No, ratings only take into account the result of games (win, loss, draw) and the strength of the two players. Sounds circular, but it isn’t. Elo is relative. You can only say how much stronger one person is from another. You could give 5000 more Elo to everyone and it would make no difference to the system. The level is not an absolute measure of strength.
When you look at that table it gives an expected % result. If you are 200 Elo stronger than an opponent, and you play many games with them, you would be expected to get roughly 3/4 of the game points (1 point for win, 1/2 point for draw, 0 points for loss). Don’t confuse these points for the others though. You generally get a lot more than 1 Elo point for a win. If you draw someone stronger you get Elo points also.
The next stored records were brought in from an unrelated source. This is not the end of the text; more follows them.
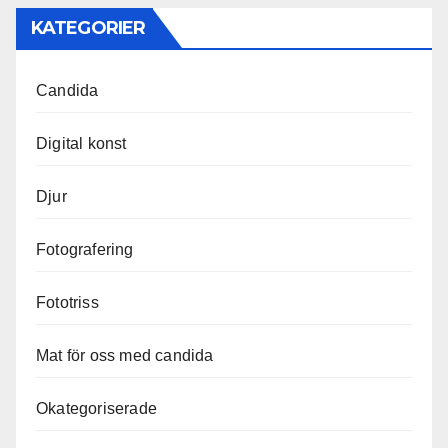
KATEGORIER
Candida
Digital konst
Djur
Fotografering
Fototriss
Mat för oss med candida
Okategoriserade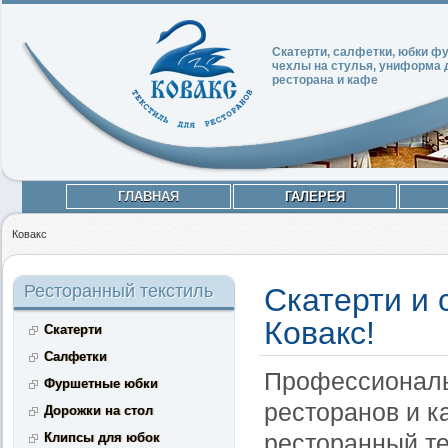
Скатерти, салфетки, юбки 
чехлы на стулья, униформа 
ресторана и кафе
ГЛАВНАЯ
ГАЛЕРЕЯ
Ковакс
Ресторанный текстиль
Скатерти и 
Ковакс!
Скатерти
Салфетки
Профессиональ
Фуршетные юбки
ресторанов и к
Дорожки на стол
ресторанный те
Клипсы для юбок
Your rating is adjusted after every tournament/match based on how many game points you got and the level of the opposition you faced. Here is a calculator: https://www.3dkingdoms.com/chess/elo.htm
There is also a K value that allows more movement when you have not played many games yet (provisionally rated) or are a kid and thus are expected in increase in strength more rapidly than the system would normally be able keep up with.
Not sure what this table represents. Can it be said that a human “Go rating” is simply the score a human can achieve in a Go game?
https://www.remi-coulom.fr/WHR/WHR.pdf
But easier to comprehend is this table: http://pradu.us/old/Nov27_2008/Buzz/elotable.html
I can’t figure this “Go rating” for humans.